EXERCISE AIM >>
Scan the records below, and wherever a line has the word "factory", pull it out.

Stored dataset items:
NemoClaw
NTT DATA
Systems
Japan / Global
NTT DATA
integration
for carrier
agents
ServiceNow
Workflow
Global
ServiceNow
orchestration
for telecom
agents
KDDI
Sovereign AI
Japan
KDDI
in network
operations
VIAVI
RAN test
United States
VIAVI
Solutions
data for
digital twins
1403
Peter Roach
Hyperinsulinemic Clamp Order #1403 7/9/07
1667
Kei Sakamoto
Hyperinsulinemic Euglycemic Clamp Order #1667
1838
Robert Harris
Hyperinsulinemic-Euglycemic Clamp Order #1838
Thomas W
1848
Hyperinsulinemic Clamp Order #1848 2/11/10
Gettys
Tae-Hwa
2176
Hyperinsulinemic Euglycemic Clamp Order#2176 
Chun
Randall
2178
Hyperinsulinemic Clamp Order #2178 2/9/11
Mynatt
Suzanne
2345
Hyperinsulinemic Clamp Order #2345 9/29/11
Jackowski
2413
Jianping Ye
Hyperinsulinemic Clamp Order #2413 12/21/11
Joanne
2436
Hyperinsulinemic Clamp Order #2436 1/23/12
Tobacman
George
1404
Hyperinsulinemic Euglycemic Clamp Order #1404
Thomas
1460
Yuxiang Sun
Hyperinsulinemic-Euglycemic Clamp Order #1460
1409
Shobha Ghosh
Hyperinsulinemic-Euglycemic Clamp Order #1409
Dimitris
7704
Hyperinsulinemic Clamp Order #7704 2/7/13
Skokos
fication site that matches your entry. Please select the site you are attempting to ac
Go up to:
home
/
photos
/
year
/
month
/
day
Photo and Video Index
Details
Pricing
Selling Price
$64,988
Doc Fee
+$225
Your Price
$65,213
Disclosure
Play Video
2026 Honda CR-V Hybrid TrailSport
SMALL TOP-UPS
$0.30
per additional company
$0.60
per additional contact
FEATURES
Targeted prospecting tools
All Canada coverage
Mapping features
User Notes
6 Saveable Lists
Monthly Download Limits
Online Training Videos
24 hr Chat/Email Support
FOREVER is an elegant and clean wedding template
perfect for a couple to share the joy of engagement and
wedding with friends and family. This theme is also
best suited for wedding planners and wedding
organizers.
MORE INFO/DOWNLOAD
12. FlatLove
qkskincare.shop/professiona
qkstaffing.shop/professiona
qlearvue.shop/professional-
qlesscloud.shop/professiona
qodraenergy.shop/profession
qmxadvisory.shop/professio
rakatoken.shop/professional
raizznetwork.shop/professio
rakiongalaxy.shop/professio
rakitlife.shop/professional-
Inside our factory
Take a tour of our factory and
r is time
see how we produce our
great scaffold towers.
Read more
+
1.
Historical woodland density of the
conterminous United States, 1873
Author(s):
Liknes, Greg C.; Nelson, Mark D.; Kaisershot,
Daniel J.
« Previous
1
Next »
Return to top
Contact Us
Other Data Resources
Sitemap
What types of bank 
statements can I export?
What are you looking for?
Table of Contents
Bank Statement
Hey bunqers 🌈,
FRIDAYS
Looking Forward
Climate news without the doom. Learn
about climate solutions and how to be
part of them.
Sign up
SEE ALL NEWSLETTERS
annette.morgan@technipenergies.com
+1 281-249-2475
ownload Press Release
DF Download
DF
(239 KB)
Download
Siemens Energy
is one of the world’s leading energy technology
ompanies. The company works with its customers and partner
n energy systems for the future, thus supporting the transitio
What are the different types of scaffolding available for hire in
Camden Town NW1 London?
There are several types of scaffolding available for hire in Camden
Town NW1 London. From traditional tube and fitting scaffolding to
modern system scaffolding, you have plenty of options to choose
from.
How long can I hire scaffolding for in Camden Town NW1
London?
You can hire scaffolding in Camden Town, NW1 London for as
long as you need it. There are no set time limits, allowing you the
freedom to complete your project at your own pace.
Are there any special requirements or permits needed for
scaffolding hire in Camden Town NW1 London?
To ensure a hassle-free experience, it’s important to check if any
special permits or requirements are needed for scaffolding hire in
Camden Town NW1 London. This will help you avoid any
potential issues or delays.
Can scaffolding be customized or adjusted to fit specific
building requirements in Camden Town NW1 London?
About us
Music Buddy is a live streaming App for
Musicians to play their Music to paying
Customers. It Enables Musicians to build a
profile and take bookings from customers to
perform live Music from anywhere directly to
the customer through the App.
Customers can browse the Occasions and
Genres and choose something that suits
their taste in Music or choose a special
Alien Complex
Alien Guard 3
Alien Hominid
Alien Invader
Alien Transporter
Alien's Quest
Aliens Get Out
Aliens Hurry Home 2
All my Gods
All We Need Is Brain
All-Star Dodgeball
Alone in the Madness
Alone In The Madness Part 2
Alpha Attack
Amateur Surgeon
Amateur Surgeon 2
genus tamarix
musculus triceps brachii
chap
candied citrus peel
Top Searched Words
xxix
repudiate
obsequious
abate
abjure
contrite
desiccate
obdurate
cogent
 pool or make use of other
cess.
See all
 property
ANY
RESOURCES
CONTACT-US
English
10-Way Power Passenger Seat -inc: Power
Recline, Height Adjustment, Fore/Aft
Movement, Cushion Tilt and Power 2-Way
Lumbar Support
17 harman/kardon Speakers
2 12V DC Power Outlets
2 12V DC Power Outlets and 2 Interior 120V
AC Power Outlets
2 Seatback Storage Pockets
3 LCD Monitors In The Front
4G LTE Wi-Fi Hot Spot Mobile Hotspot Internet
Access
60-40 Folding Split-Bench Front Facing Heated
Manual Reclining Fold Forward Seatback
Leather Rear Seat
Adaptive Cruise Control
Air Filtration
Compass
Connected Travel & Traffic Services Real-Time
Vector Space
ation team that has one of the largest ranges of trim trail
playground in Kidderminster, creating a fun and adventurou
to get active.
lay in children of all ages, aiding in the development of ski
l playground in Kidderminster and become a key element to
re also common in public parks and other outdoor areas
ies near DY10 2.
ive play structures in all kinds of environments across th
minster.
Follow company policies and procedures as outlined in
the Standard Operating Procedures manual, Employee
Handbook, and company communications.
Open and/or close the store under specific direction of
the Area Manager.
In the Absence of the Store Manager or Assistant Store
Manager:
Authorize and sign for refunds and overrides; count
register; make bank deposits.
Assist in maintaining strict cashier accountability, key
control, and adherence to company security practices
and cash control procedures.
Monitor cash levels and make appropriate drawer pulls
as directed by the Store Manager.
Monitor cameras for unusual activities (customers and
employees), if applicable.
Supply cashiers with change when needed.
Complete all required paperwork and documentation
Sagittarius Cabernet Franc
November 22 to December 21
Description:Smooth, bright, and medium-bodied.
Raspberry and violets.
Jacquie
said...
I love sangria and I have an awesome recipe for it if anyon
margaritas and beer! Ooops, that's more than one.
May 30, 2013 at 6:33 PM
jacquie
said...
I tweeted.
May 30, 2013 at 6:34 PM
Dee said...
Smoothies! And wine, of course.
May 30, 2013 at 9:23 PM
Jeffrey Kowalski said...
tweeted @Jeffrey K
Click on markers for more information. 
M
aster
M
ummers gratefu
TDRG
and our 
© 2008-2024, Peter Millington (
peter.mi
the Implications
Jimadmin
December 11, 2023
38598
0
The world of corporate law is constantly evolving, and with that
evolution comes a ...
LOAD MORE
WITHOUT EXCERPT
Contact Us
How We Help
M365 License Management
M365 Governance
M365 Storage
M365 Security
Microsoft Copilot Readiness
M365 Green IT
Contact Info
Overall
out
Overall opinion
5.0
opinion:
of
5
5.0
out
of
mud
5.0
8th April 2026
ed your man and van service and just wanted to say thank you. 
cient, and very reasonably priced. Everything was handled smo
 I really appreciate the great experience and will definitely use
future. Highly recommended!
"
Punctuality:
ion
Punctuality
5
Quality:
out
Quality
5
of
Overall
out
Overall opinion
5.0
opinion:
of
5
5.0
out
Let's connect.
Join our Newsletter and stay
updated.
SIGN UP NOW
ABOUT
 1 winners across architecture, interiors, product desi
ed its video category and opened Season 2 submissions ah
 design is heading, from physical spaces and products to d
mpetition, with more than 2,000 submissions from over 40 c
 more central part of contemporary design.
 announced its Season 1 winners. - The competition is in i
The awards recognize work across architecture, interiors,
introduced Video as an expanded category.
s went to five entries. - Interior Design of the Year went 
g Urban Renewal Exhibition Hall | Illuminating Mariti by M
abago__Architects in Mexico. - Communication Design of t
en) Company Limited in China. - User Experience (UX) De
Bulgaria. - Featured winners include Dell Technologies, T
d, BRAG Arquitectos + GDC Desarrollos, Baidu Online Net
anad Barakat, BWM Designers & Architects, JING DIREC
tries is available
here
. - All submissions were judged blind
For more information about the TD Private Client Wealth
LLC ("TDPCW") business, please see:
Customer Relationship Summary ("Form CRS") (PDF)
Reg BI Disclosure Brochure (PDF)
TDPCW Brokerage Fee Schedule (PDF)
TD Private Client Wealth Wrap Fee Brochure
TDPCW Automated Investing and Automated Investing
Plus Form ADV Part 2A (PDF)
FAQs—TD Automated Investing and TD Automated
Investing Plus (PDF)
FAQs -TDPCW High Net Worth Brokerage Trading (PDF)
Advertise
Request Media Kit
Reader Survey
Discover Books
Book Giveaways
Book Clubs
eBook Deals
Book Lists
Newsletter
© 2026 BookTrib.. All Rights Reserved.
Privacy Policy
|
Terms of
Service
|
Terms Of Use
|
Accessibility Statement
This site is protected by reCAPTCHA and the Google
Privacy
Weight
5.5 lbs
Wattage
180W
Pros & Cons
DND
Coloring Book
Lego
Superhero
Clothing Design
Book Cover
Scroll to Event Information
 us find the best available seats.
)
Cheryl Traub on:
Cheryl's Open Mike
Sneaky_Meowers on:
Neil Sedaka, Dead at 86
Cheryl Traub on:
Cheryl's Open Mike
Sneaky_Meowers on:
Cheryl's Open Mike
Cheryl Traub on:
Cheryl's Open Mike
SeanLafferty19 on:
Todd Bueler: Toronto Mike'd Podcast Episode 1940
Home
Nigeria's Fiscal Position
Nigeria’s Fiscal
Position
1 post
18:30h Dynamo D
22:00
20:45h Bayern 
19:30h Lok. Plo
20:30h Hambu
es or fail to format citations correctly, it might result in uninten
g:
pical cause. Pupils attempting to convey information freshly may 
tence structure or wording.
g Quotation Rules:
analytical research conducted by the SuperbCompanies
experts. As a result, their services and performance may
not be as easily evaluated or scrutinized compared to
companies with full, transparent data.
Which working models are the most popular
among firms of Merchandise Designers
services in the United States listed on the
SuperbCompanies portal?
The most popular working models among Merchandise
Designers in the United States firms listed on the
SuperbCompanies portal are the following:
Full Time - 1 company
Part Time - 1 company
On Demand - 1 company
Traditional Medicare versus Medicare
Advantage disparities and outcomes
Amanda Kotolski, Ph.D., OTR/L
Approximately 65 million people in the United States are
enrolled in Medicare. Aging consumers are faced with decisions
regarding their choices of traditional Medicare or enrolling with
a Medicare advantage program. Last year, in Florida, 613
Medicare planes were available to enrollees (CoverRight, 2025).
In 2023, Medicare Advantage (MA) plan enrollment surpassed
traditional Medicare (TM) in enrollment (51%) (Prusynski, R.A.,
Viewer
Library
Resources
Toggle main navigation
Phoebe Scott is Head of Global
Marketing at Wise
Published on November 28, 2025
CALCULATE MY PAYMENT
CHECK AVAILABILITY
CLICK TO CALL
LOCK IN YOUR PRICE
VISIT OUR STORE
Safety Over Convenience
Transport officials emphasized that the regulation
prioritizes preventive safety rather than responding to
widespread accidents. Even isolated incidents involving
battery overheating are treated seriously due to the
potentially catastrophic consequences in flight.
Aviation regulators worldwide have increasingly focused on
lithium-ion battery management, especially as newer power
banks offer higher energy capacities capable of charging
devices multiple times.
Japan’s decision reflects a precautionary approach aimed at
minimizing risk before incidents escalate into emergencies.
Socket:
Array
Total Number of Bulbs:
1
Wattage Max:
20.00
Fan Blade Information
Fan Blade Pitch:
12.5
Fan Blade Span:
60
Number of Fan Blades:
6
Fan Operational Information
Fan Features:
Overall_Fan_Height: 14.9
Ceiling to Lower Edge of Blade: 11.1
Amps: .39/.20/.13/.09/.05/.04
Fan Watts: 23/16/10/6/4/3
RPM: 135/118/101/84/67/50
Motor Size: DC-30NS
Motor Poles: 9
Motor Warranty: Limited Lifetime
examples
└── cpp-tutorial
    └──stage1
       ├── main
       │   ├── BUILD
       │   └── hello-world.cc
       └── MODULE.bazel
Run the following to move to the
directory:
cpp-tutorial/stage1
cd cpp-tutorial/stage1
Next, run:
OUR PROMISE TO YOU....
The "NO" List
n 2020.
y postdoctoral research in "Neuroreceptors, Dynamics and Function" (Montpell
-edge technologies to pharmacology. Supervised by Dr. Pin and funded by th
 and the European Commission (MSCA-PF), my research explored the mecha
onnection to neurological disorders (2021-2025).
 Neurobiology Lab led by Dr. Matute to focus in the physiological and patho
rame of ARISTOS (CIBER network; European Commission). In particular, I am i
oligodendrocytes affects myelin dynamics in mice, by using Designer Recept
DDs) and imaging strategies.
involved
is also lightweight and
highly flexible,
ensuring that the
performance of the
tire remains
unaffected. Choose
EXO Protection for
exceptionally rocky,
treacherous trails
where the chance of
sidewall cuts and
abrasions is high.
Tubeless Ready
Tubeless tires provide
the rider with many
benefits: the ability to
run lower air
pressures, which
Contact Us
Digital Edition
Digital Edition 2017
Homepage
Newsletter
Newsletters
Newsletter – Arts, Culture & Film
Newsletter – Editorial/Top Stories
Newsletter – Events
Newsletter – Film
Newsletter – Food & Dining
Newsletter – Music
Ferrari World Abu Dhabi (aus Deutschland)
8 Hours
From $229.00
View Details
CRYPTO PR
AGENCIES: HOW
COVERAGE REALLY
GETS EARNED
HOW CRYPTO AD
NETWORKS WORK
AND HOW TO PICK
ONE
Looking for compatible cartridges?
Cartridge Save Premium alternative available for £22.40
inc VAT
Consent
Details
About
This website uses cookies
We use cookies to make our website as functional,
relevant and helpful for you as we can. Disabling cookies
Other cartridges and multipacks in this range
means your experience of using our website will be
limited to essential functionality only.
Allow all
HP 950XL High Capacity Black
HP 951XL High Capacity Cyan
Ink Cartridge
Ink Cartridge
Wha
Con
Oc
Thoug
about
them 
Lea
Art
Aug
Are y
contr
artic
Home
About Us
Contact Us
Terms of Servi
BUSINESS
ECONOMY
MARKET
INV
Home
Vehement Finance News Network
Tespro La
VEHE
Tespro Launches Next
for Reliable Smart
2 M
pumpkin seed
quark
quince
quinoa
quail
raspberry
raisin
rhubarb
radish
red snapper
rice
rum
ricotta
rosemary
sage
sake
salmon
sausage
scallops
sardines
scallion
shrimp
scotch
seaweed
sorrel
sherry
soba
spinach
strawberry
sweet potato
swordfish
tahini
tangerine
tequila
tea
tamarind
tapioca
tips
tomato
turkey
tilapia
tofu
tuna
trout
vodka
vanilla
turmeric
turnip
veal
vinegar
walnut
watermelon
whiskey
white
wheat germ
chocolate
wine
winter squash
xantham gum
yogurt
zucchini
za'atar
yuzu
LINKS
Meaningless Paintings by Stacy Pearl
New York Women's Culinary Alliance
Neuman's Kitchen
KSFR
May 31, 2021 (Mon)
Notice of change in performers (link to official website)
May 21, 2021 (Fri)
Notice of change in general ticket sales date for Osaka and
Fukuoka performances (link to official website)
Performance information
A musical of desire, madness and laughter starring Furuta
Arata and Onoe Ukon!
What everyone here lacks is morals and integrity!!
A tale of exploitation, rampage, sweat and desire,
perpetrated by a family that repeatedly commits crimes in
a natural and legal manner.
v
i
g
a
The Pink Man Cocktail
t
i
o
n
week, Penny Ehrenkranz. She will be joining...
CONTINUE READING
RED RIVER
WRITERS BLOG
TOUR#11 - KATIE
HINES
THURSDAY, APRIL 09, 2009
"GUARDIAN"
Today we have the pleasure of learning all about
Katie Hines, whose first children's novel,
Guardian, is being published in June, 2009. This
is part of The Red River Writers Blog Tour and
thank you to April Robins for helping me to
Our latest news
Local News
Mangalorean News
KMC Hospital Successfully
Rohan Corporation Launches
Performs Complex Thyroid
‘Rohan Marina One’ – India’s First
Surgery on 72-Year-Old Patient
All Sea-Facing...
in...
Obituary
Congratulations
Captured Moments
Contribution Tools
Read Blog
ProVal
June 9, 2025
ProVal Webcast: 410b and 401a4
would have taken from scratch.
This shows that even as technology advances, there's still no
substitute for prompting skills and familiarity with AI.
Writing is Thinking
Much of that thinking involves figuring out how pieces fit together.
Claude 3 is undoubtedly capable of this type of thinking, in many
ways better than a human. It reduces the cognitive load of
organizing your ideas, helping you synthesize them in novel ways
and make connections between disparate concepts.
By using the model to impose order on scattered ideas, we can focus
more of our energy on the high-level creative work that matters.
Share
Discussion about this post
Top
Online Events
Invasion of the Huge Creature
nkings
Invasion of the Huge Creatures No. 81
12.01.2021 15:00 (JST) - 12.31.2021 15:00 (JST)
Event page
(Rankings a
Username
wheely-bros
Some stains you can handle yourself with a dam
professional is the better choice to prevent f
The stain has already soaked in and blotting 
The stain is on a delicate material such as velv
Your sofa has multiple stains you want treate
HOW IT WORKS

ANSWER SECTION >>
Inside our factory
Take a tour of our factory and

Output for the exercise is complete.